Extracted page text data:
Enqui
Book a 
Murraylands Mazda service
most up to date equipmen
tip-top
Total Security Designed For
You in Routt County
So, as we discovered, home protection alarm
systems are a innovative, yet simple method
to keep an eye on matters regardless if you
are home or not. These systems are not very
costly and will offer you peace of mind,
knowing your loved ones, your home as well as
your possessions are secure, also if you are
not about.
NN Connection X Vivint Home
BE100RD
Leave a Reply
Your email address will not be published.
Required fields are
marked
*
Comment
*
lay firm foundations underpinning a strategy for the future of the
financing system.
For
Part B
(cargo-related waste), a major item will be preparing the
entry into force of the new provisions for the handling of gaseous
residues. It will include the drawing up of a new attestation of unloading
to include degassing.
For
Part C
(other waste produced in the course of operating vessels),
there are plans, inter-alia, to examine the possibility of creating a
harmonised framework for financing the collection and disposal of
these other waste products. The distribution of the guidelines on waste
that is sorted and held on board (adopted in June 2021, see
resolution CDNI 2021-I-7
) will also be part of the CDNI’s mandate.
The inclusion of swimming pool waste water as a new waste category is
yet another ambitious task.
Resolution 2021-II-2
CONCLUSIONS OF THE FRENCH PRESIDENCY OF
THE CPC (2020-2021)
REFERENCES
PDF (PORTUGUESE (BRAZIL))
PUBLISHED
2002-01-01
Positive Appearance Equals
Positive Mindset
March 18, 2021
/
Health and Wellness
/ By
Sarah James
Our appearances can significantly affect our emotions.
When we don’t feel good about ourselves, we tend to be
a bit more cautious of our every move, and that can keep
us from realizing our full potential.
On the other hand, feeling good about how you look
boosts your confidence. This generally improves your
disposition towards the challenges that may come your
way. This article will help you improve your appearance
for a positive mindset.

* * *

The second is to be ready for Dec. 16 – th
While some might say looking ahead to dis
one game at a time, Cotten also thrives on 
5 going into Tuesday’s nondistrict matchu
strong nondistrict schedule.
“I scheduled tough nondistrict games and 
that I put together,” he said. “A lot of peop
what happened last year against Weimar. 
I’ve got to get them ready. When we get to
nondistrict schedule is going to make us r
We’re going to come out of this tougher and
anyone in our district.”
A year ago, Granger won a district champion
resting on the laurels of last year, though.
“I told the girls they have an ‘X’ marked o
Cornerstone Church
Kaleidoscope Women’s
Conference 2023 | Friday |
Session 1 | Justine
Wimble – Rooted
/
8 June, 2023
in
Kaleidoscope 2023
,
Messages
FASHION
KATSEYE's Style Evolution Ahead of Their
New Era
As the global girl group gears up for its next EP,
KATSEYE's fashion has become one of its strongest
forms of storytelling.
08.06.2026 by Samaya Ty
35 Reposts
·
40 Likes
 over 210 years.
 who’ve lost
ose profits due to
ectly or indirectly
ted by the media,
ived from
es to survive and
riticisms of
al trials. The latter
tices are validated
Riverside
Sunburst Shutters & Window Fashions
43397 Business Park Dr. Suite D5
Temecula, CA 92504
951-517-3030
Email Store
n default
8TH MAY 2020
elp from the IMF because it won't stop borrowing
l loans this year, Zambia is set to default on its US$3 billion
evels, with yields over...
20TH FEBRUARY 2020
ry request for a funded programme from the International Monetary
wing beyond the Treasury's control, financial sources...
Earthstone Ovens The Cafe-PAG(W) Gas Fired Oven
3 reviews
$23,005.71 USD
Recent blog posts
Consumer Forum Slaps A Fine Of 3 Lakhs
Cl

---

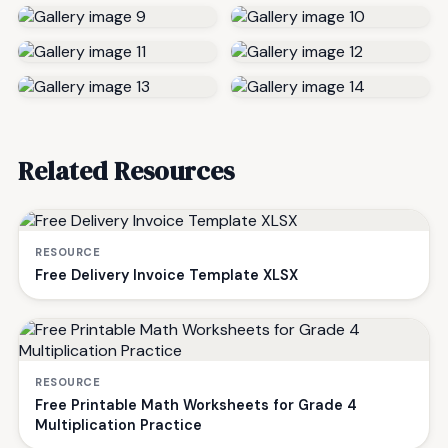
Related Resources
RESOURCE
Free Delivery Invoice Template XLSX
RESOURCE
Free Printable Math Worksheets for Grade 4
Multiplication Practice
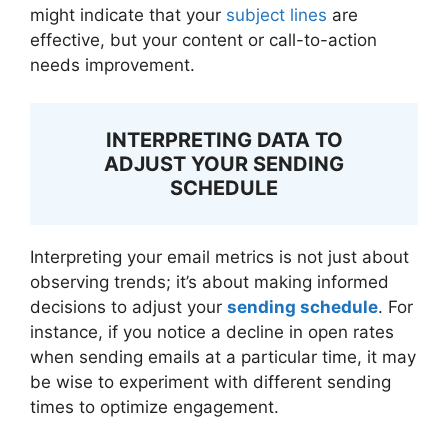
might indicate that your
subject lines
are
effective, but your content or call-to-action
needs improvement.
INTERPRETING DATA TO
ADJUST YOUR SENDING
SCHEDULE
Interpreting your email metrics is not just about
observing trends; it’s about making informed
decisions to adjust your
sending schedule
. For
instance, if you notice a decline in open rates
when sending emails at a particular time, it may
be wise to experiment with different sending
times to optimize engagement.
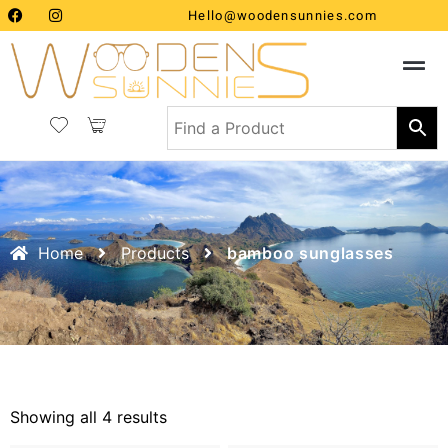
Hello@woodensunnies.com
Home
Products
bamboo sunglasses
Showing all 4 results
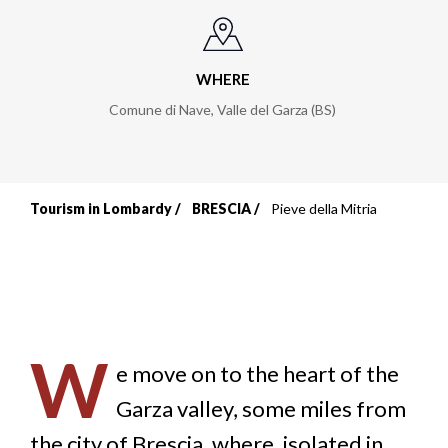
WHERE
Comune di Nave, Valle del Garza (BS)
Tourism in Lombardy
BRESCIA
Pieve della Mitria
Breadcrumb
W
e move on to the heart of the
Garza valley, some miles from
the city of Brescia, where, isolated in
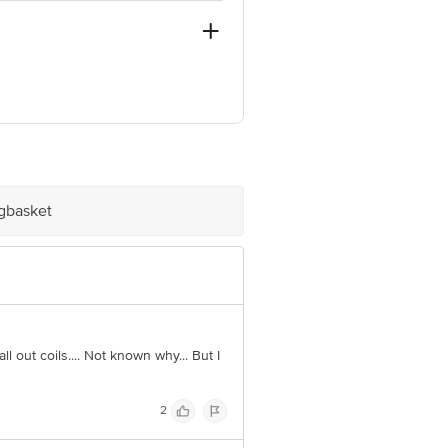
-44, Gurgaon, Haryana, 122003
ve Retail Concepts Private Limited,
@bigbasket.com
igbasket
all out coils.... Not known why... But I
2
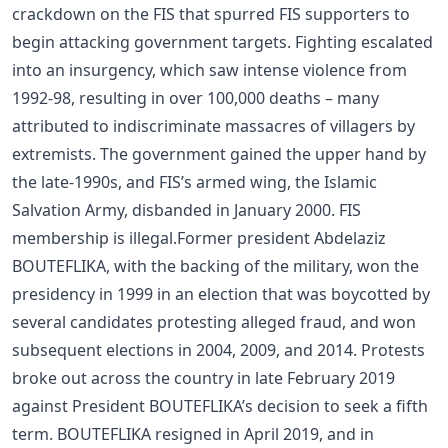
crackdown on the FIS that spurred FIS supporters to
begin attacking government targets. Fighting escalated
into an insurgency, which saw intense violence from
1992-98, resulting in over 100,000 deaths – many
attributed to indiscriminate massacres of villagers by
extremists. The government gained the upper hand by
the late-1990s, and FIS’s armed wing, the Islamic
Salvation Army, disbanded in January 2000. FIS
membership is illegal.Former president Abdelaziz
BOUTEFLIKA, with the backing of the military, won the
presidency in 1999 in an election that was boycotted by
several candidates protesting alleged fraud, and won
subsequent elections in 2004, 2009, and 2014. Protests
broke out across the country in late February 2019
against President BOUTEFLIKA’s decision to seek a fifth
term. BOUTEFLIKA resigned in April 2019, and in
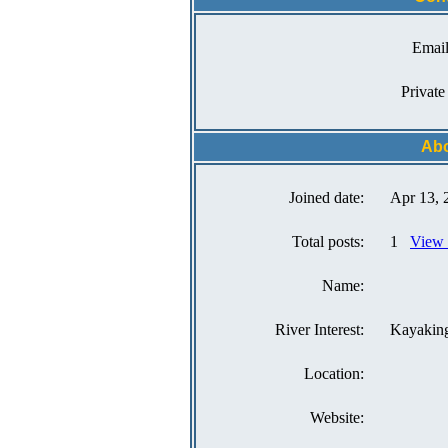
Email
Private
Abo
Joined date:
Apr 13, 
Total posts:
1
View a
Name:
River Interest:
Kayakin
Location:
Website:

§ **REQUIRED ACTION**
From the records above, reproduce exactly the lines from the one with "crackdown on the" to the one with "BOUTEFLIKA, with the", both included, and no others.

§ **YOUR SOLUTION**
crackdown on the FIS that spurred FIS supporters to
begin attacking government targets. Fighting escalated
into an insurgency, which saw intense violence from
1992-98, resulting in over 100,000 deaths – many
attributed to indiscriminate massacres of villagers by
extremists. The government gained the upper hand by
the late-1990s, and FIS’s armed wing, the Islamic
Salvation Army, disbanded in January 2000. FIS
membership is illegal.Former president Abdelaziz
BOUTEFLIKA, with the backing of the military, won the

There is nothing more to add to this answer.